Penerapan Metode Group Investigation Untuk Meningkatkan Standar Kompetensi Mahasiswa Dalam Mata Kuliah Metode Penelitian I, Disampaikan dalam Seminar Hibah Pengajaran Due Like Batch IV Jurusan Karawitan Desember 2007
Tulisan ini dibuat bersama Wardizal, SSn., MSi
Latar Belakang
Dalam dekade belakangan ini, kondisi pendidikan di Indonesia secara kuantitatif mengalami peningkatan yang cukup berarti, tetapi belum dibarangi dengan peningkatan secara kualitatif. Masih banyak para pakar pendidikan yang mempermasalahkan tentang rendahnya mutu pendidikan di Indonesia. Jika dirunut kebelakang, Keterpurukan kualitas pendidikan di Indonesia, tidak terlepas dari perjalanan panjang sejarah dunia pendidikan di Indonesia seperti jaman penjajahan Jepang, Belanda, dan zaman Orde Baru. Santiyasa dalam makalahnya yang berjudul, ”Menuju Pendidikan Indonesia Berparadigma Baru” mengatakan, paradigam lama proses/implementasi pendidikan yang berkembang dan dilaksanakan di Indonesia, dihadapkan kepada anomali-anomali dan penyebab potensial krisis yang dialami oleh dunia pendidikan di Indonesia saat ini. Salah satu indikator kearah itu dapat dilihat dari tingkat ketrampilan tenaga kerja Indonesia terendah di Asia. Oleh karena itu, diperlukan kesadaran dan keseriusan semua anak bangsa, termasuk pemerintah untuk melakukan perubahan, evolusi, bahkan bila perlu revolusi menuju suatu paradigma baru pendidikan Indonesia yang dapat dijadikan pijakan mengakhiri krisis, meningkatkan kualitas dan kualitas pendidikan, sekaligus meningkatkan harkat dan martabat serta peradaban manusia ke arah yang lebih baik, dan bisa berkecimpung dalam percaturan global. (Santiyasa, 2007 :8).
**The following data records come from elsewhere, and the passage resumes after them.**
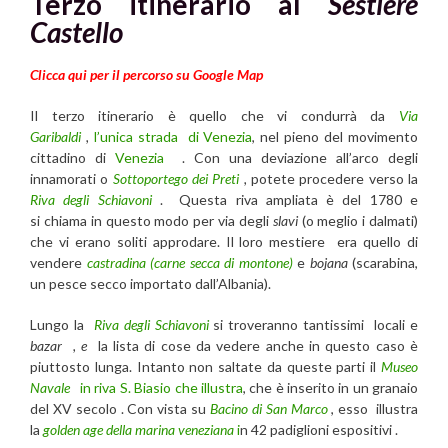
Terzo itinerario
al
Sestiere
Castello
Clicca qui per il percorso su Google Map
Il terzo itinerario è quello che vi condurrà da
Via
Garibaldi
,
l’unica strada di Venezia
, nel pieno del movimento
cittadino di
Venezia
. Con una deviazione all’arco degli
innamorati o
Sottoportego dei Preti
,
potete procedere verso la
Riva degli Schiavoni
. Questa riva ampliata è del 1780 e
si chiama in questo modo per via degli
slavi
(o meglio i dalmati)
che vi erano soliti approdare. Il loro mestiere era quello di
vendere
castradina (carne secca di montone)
e
bojana
(scarabina,
un pesce secco importato dall’Albania).
Lungo la
Riva degli Schiavoni
si troveranno tantissimi locali e
bazar , e
la lista di cose da vedere anche in questo caso è
piuttosto lunga. Intanto non saltate da queste parti il
Museo
Navale
in riva S. Biasio che illustra
, che è inserito in un granaio
del XV secolo . Con vista su
Bacino di San Marco
, esso illustra
la
golden age della marina veneziana
i
n 42 padiglioni espositivi .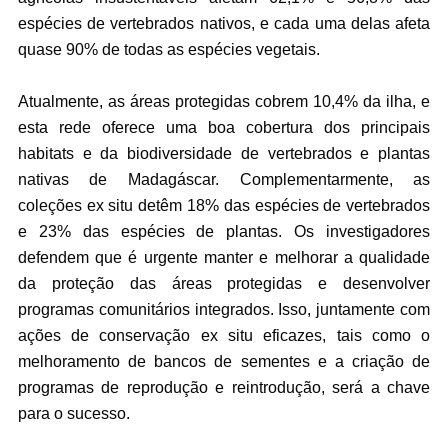
espécies de vertebrados nativos, e cada uma delas afeta
quase 90% de todas as espécies vegetais.
Atualmente, as áreas protegidas cobrem 10,4% da ilha, e
esta rede oferece uma boa cobertura dos principais
habitats e da biodiversidade de vertebrados e plantas
nativas de Madagáscar. Complementarmente, as
coleções ex situ detêm 18% das espécies de vertebrados
e 23% das espécies de plantas. Os investigadores
defendem que é urgente manter e melhorar a qualidade
da proteção das áreas protegidas e desenvolver
programas comunitários integrados. Isso, juntamente com
ações de conservação ex situ eficazes, tais como o
melhoramento de bancos de sementes e a criação de
programas de reprodução e reintrodução, será a chave
para o sucesso.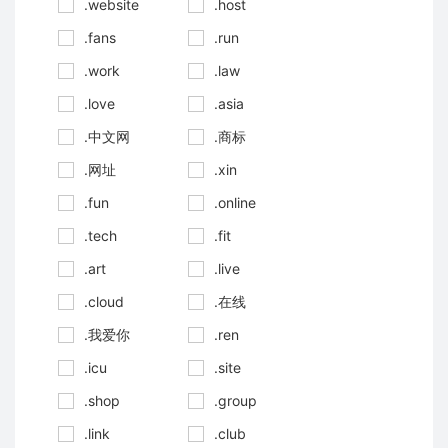
.website
.host
.fans
.run
.work
.law
.love
.asia
.中文网
.商标
.网址
.xin
.fun
.online
.tech
.fit
.art
.live
.cloud
.在线
.我爱你
.ren
.icu
.site
.shop
.group
.link
.club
Perguruan tinggi sebagai lembaga formal mempunyai peran yang sangat strategis untuk melahirkan sumber daya manusia yang cerdas dan kompetitif. Untuk itu, pemerintah telah melakukan langkah-langkah pembaharuan untuk meningkatkan mutu pendidikan. Fokus pembaharuan pendidikan diletakan pada implementasi Kurikulum Berbasis Kompetensi (KBK) pada semua jenjang pendidikan. KBK merupakan bagian dari Pendidikan Berbasis Kompetensi (PBK), yaitu pendidikan yang mengacu pada stndar kompetensi yang ingin dicapai dan diperlukan oleh peserta didik (Koyan, 2007 :2). Dalam implementasinya, Kurikulum Berbasis Kompetensi (KBK), mengacu kepada pemberdayaan dan pengembangan kecakapan hidup peserta didik. Kecakapan hidup yang harus dikembangkan tersebut adalah yang lebih relevan dengan kebutuhan perkembangan masyarakat modern, yang mencakup domain-domain kecakapan personal, sosial, intelektual, akademis dan vaksional (Depdiknas dalam Sukadi, 2007 :1).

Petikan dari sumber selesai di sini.